A Lei de Concessões completou 30 anos; a Lei de PPPs, mais de 20. Sempre defendi que ambas fossem mantidas tanto quanto possível intactas: cada alteração de texto, ainda que bem-intencionada, rompe fios da teia de segurança jurídica tecida por décadas de contratos, de regulação e de jurisprudência —e reabre discussões que custaram anos para se fechar.
Há, porém, um fato incontornável: a pretensão reformista é uma constante da vida legislativa brasileira. A cada legislatura surgem projetos que se propõem a modernizar ou reescrever o marco das concessões e das parcerias público-privadas —há um em tramitação no Senado neste momento.

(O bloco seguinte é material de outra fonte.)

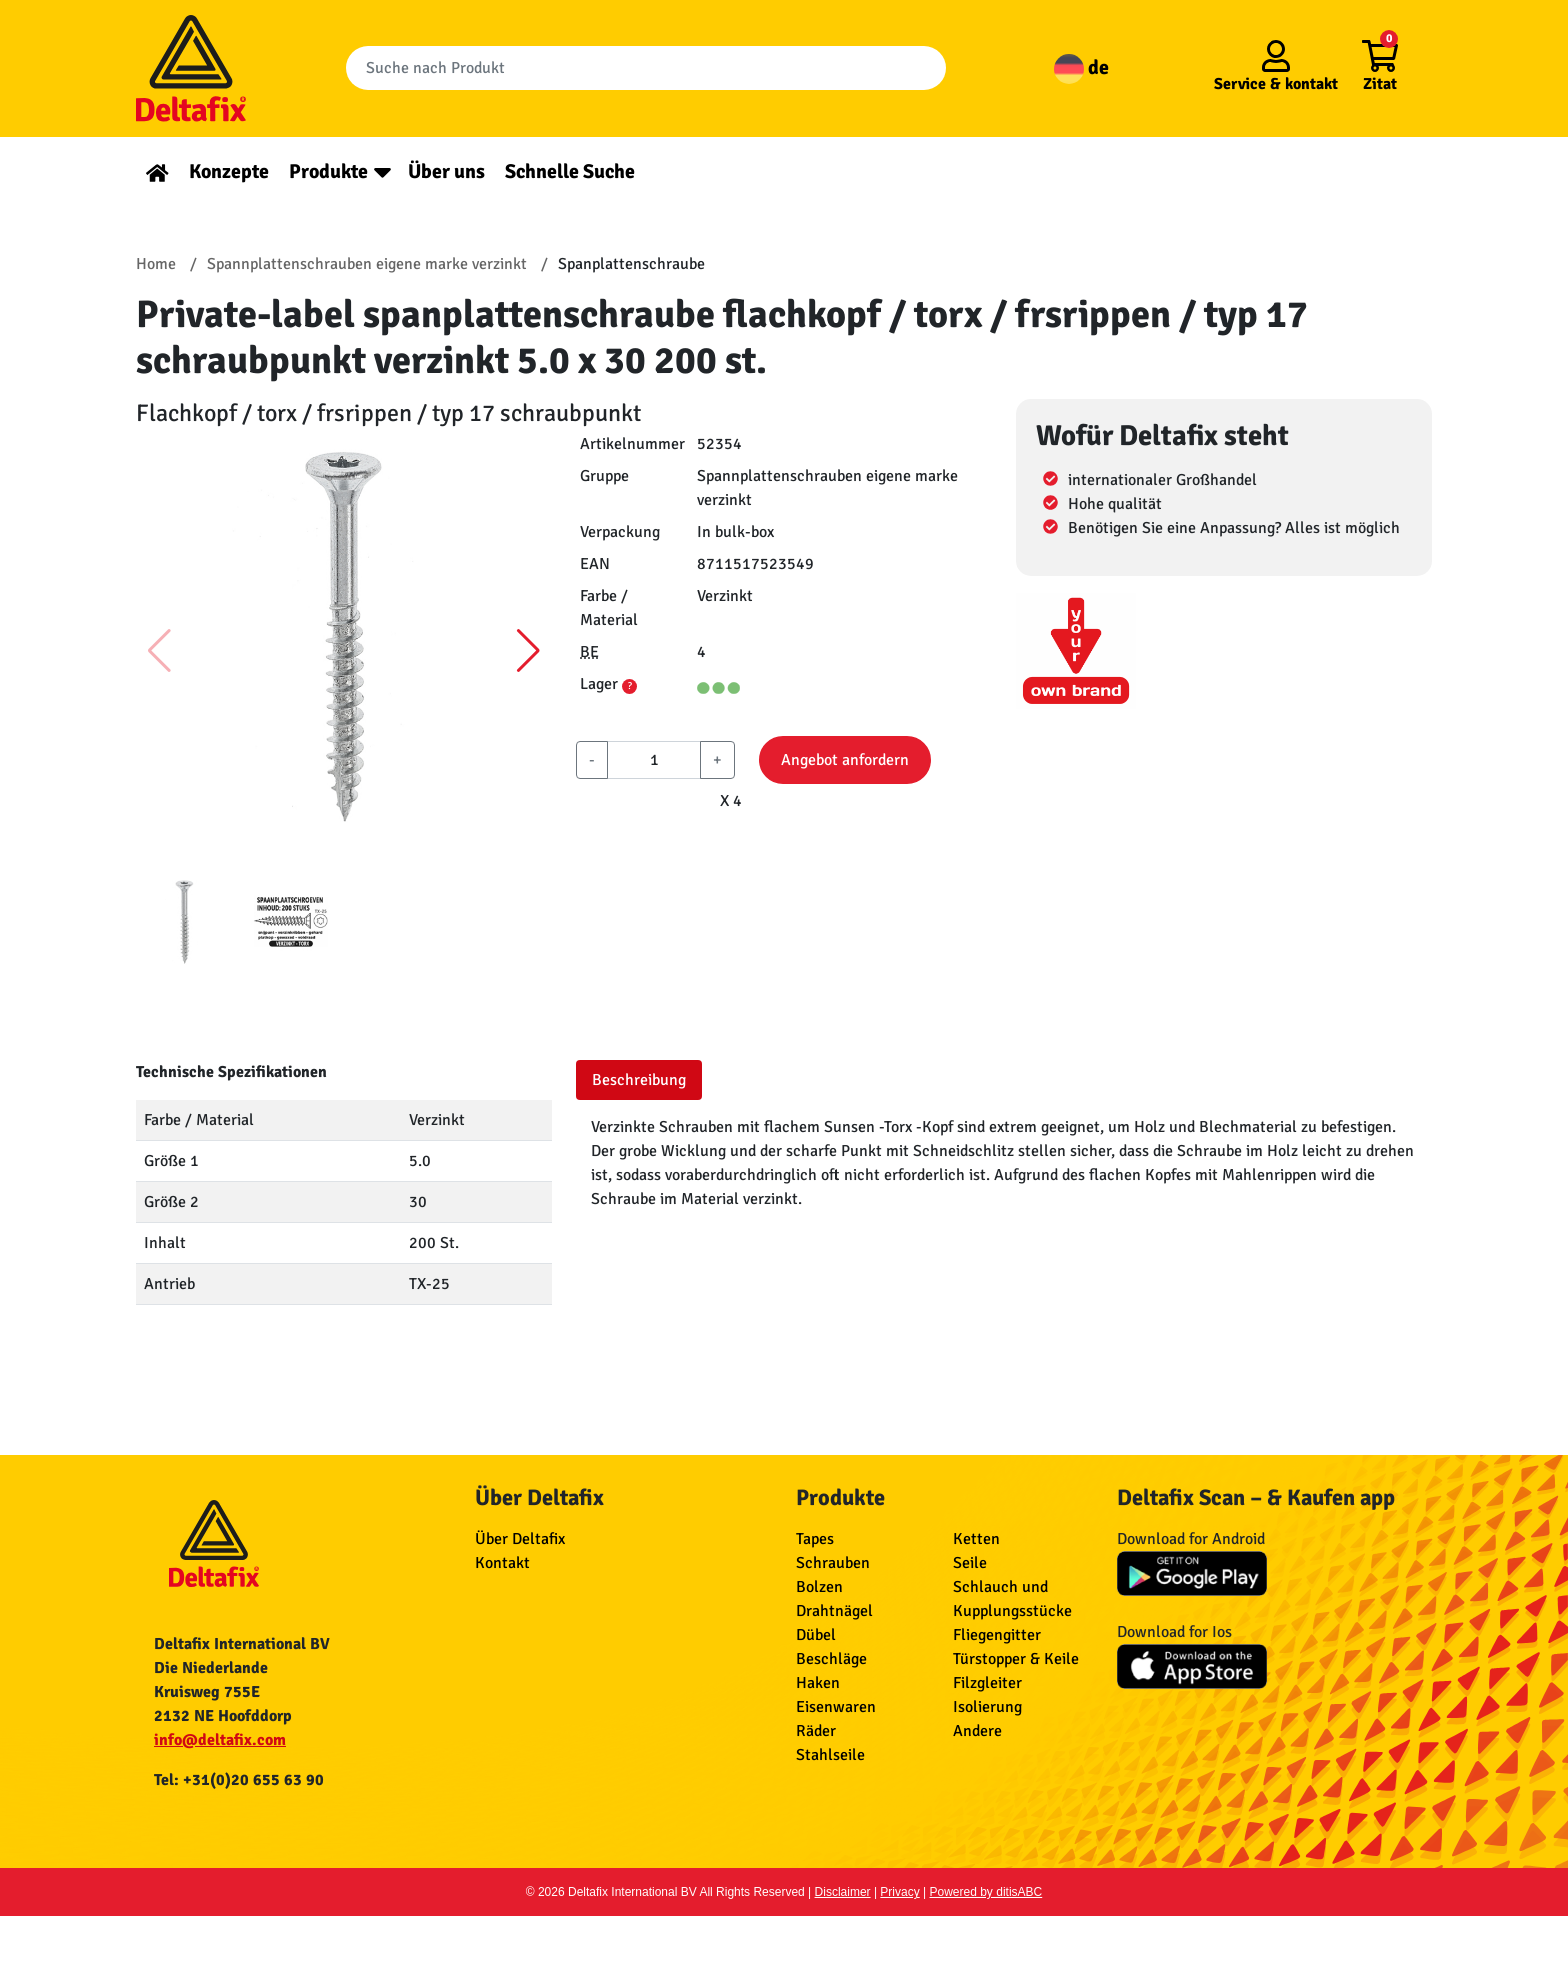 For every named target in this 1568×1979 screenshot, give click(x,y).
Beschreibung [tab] (639, 1080)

A pergunta relevante deixou de ser se haverá mudança, e passou a ser em que direção ela se dará e com que qualidade técnica será feita.O risco é conhecido. Quando a reforma vem sem o conhecimento acumulado da prática dos projetos e sem a técnica legislativa que a matéria exige —como ocorreu com a nova Lei de Licitações, de 2021—, o dano é duplo: perde-se a estabilidade construída em torno do texto antigo e não se ganha, em troca, solução para os problemas reais.
Diante desse quadro, e com a experiência de três décadas na modelagem, na contratação e na regulação de projetos de infraestrutura, decidi fazer a contribuição possível de quem defende a estabilidade num ambiente que pressiona por mudança: apontar a direção.